> What is expected: Report every line of the data where the string "CANRXTX" appears.

Document understanding data
━━━━━━
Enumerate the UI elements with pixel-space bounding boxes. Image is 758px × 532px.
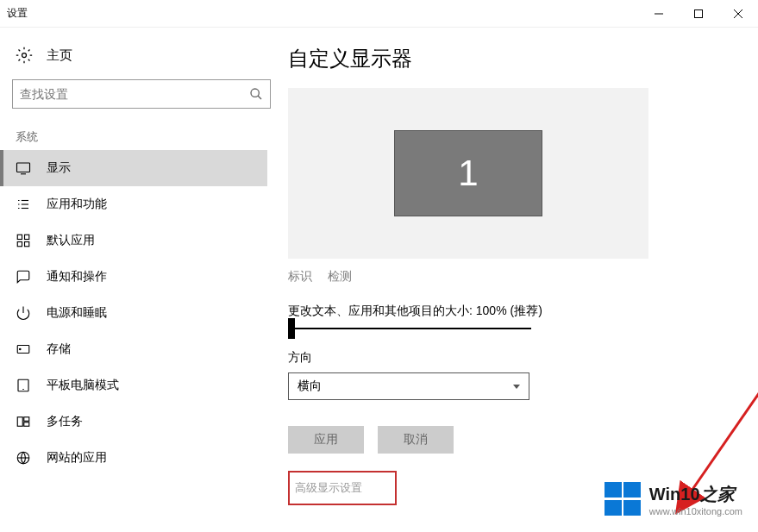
sidebar-item-power[interactable]: 电源和睡眠 <box>12 295 254 331</box>
preview-actions: 标识 检测 <box>288 269 737 285</box>
advanced-display-link[interactable]: 高级显示设置 <box>295 480 362 496</box>
globe-icon <box>16 450 31 466</box>
sidebar-item-tablet[interactable]: 平板电脑模式 <box>12 367 254 404</box>
svg-rect-24 <box>17 417 22 427</box>
svg-rect-17 <box>17 242 22 247</box>
gear-icon <box>16 47 33 64</box>
svg-rect-15 <box>17 235 22 239</box>
svg-rect-16 <box>25 235 29 239</box>
display-preview[interactable]: 1 <box>288 88 648 259</box>
scale-label: 更改文本、应用和其他项目的大小: 100% (推荐) <box>288 304 737 319</box>
grid-icon <box>16 233 31 248</box>
svg-point-5 <box>251 89 259 97</box>
advanced-display-settings-highlight: 高级显示设置 <box>288 471 397 505</box>
main-content: 自定义显示器 1 标识 检测 更改文本、应用和其他项目的大小: 100% (推荐… <box>267 28 758 532</box>
sidebar: 主页 系统 显示 应用和功能 默认应用 通知和操作 电源和睡眠 存 <box>0 28 267 532</box>
sidebar-item-label: 存储 <box>47 341 71 357</box>
orientation-label: 方向 <box>288 350 737 366</box>
minimize-button[interactable] <box>639 0 679 28</box>
sidebar-item-storage[interactable]: 存储 <box>12 331 254 367</box>
body: 主页 系统 显示 应用和功能 默认应用 通知和操作 电源和睡眠 存 <box>0 28 758 532</box>
sidebar-item-display[interactable]: 显示 <box>0 150 267 186</box>
sidebar-item-label: 应用和功能 <box>47 197 107 212</box>
apply-button[interactable]: 应用 <box>288 426 364 454</box>
storage-icon <box>16 341 31 357</box>
svg-point-4 <box>22 53 27 58</box>
orientation-dropdown[interactable]: 横向 <box>288 372 529 400</box>
sidebar-item-label: 通知和操作 <box>47 269 107 285</box>
window-controls <box>639 0 758 28</box>
tablet-icon <box>16 378 31 393</box>
message-icon <box>16 269 31 285</box>
sidebar-item-label: 电源和睡眠 <box>47 305 107 321</box>
sidebar-item-multitask[interactable]: 多任务 <box>12 404 254 440</box>
detect-link[interactable]: 检测 <box>328 269 352 285</box>
svg-point-21 <box>20 348 22 350</box>
page-title: 自定义显示器 <box>288 45 737 72</box>
multitask-icon <box>16 414 31 429</box>
titlebar: 设置 <box>0 0 758 28</box>
sidebar-item-label: 平板电脑模式 <box>47 378 119 393</box>
sidebar-item-web-apps[interactable]: 网站的应用 <box>12 440 254 476</box>
maximize-button[interactable] <box>679 0 718 28</box>
sidebar-item-notifications[interactable]: 通知和操作 <box>12 259 254 295</box>
sidebar-item-default-apps[interactable]: 默认应用 <box>12 222 254 259</box>
monitor-icon <box>16 160 31 176</box>
search-box[interactable] <box>12 79 271 109</box>
monitor-tile[interactable]: 1 <box>394 130 542 216</box>
list-icon <box>16 197 31 212</box>
identify-link[interactable]: 标识 <box>288 269 312 285</box>
sidebar-item-label: 多任务 <box>47 414 83 429</box>
window-title: 设置 <box>7 6 28 21</box>
svg-rect-18 <box>25 242 29 247</box>
svg-rect-1 <box>695 9 703 17</box>
sidebar-item-apps[interactable]: 应用和功能 <box>12 186 254 222</box>
watermark-url: www.win10xitong.com <box>649 506 742 516</box>
svg-line-6 <box>258 96 261 99</box>
close-button[interactable] <box>718 0 758 28</box>
home-button[interactable]: 主页 <box>12 40 254 79</box>
power-icon <box>16 305 31 321</box>
button-row: 应用 取消 <box>288 426 737 454</box>
svg-rect-25 <box>24 417 29 422</box>
orientation-value: 横向 <box>298 379 322 394</box>
sidebar-item-label: 显示 <box>47 160 71 176</box>
svg-rect-7 <box>17 163 30 172</box>
search-input[interactable] <box>20 87 249 101</box>
section-label: 系统 <box>16 129 254 145</box>
scale-slider[interactable] <box>290 328 531 329</box>
search-icon <box>249 87 263 101</box>
sidebar-item-label: 默认应用 <box>47 233 95 248</box>
svg-rect-26 <box>24 422 29 427</box>
sidebar-item-label: 网站的应用 <box>47 450 107 466</box>
windows-logo-icon <box>605 482 642 516</box>
watermark: Win10之家 www.win10xitong.com <box>605 482 742 516</box>
slider-thumb[interactable] <box>288 318 295 339</box>
home-label: 主页 <box>47 47 72 64</box>
cancel-button[interactable]: 取消 <box>378 426 454 454</box>
watermark-brand: Win10之家 <box>649 483 735 506</box>
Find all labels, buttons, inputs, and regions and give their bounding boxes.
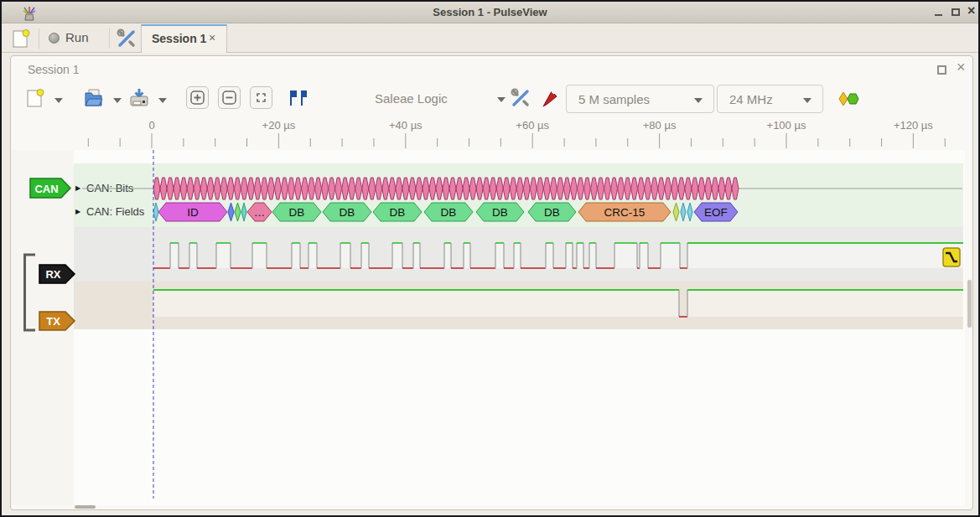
svg-text:DB: DB <box>390 206 406 219</box>
can-fields-annotations: ID…DBDBDBDBDBDBCRC-15EOF <box>153 203 738 221</box>
can-bits-annotations <box>153 178 739 199</box>
svg-text:DB: DB <box>340 206 355 219</box>
sample-rate-dropdown-icon <box>803 98 811 103</box>
channel-tags[interactable]: CANRXTX <box>30 178 75 330</box>
tools-icon <box>115 28 138 49</box>
close-button[interactable]: × <box>964 2 980 23</box>
trigger-marker[interactable] <box>943 248 960 266</box>
zoom-out-icon <box>219 87 240 108</box>
configure-device-button[interactable] <box>509 87 532 109</box>
svg-text:+40 µs: +40 µs <box>389 119 423 132</box>
window-title: Session 1 - PulseView <box>2 6 978 18</box>
pulseview-window: Session 1 - PulseView × Run Session 1 <box>0 0 980 517</box>
svg-text:DB: DB <box>441 206 457 219</box>
channels-probe-button[interactable] <box>541 87 559 109</box>
zoom-in-icon <box>187 87 208 108</box>
sample-count-select[interactable]: 5 M samples <box>566 85 714 113</box>
svg-text:DB: DB <box>544 206 560 219</box>
tab-close-icon[interactable]: × <box>209 31 215 44</box>
svg-text:CRC-15: CRC-15 <box>604 206 646 219</box>
sample-rate-select[interactable]: 24 MHz <box>717 85 823 113</box>
svg-text:DB: DB <box>492 206 508 219</box>
svg-text:DB: DB <box>289 206 305 219</box>
svg-text:RX: RX <box>45 268 60 281</box>
channel-group-bracket[interactable] <box>25 255 36 330</box>
save-file-dropdown-icon[interactable] <box>158 98 167 103</box>
zoom-out-button[interactable] <box>218 86 241 109</box>
rx-channel-tag[interactable]: RX <box>39 265 75 283</box>
tx-waveform <box>153 290 963 317</box>
time-ruler[interactable]: 0+20 µs+40 µs+60 µs+80 µs+100 µs+120 µs <box>12 116 965 150</box>
show-cursors-button[interactable] <box>286 88 308 108</box>
subwindow-restore-button[interactable] <box>937 65 946 75</box>
close-icon: × <box>967 3 975 18</box>
tab-session-1[interactable]: Session 1 × <box>141 24 227 53</box>
zoom-fit-button[interactable] <box>250 86 272 109</box>
toolbar-separator <box>39 28 39 49</box>
tx-channel-tag[interactable]: TX <box>39 312 75 330</box>
can-decoder-tag[interactable]: CAN <box>30 178 70 198</box>
session-subwindow: Session 1 × <box>10 55 973 510</box>
run-state-icon <box>49 33 60 44</box>
trace-view[interactable]: ▶ CAN: Bits ▶ CAN: Fields ID…DBDBDBDBDBD… <box>12 150 965 505</box>
device-select[interactable]: Saleae Logic <box>366 85 511 113</box>
maximize-icon <box>951 8 960 16</box>
save-file-button[interactable] <box>128 87 150 109</box>
vertical-scrollbar[interactable] <box>967 280 972 328</box>
add-decoder-button[interactable] <box>837 90 861 107</box>
zoom-in-button[interactable] <box>186 86 209 109</box>
session-title: Session 1 <box>28 63 79 76</box>
subwindow-close-icon[interactable]: × <box>957 59 966 76</box>
open-file-dropdown-icon[interactable] <box>113 98 122 103</box>
new-view-button[interactable] <box>24 87 46 109</box>
svg-text:+20 µs: +20 µs <box>262 119 296 132</box>
svg-text:…: … <box>254 206 266 219</box>
svg-text:EOF: EOF <box>704 206 728 219</box>
sample-count-value: 5 M samples <box>578 92 650 106</box>
zoom-fit-icon <box>251 87 272 108</box>
device-name: Saleae Logic <box>375 91 448 106</box>
toolbar-separator <box>109 28 110 49</box>
svg-text:+80 µs: +80 µs <box>643 119 677 132</box>
run-button[interactable]: Run <box>44 27 104 50</box>
svg-text:0: 0 <box>148 119 154 132</box>
svg-text:+120 µs: +120 µs <box>894 119 933 132</box>
new-session-icon <box>10 28 32 49</box>
horizontal-scrollbar[interactable] <box>75 505 96 509</box>
trace-canvas[interactable]: ID…DBDBDBDBDBDBCRC-15EOF CANRXTX <box>12 150 965 505</box>
tab-label: Session 1 <box>152 32 206 45</box>
settings-button[interactable] <box>112 27 141 50</box>
svg-text:ID: ID <box>187 206 199 219</box>
svg-text:+60 µs: +60 µs <box>516 119 549 132</box>
new-session-button[interactable] <box>7 27 35 50</box>
sample-count-dropdown-icon <box>694 98 703 103</box>
rx-waveform <box>153 243 963 268</box>
new-view-dropdown-icon[interactable] <box>54 98 63 103</box>
svg-text:TX: TX <box>46 315 60 328</box>
open-file-button[interactable] <box>83 87 105 109</box>
minimize-button[interactable] <box>931 2 947 23</box>
svg-text:CAN: CAN <box>34 183 58 195</box>
main-toolbar: Run Session 1 × <box>2 24 978 53</box>
title-bar: Session 1 - PulseView × <box>2 2 978 23</box>
svg-text:+100 µs: +100 µs <box>767 119 806 132</box>
maximize-button[interactable] <box>947 2 964 23</box>
run-label: Run <box>65 30 89 44</box>
sample-rate-value: 24 MHz <box>729 92 773 106</box>
device-dropdown-icon <box>497 97 506 102</box>
minimize-icon <box>935 14 942 16</box>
━━━━━━
> Response below:
channel-tags[interactable]: CANRXTX <box>30 178 75 330</box>
trace-canvas[interactable]: ID…DBDBDBDBDBDBCRC-15EOF CANRXTX <box>12 150 965 505</box>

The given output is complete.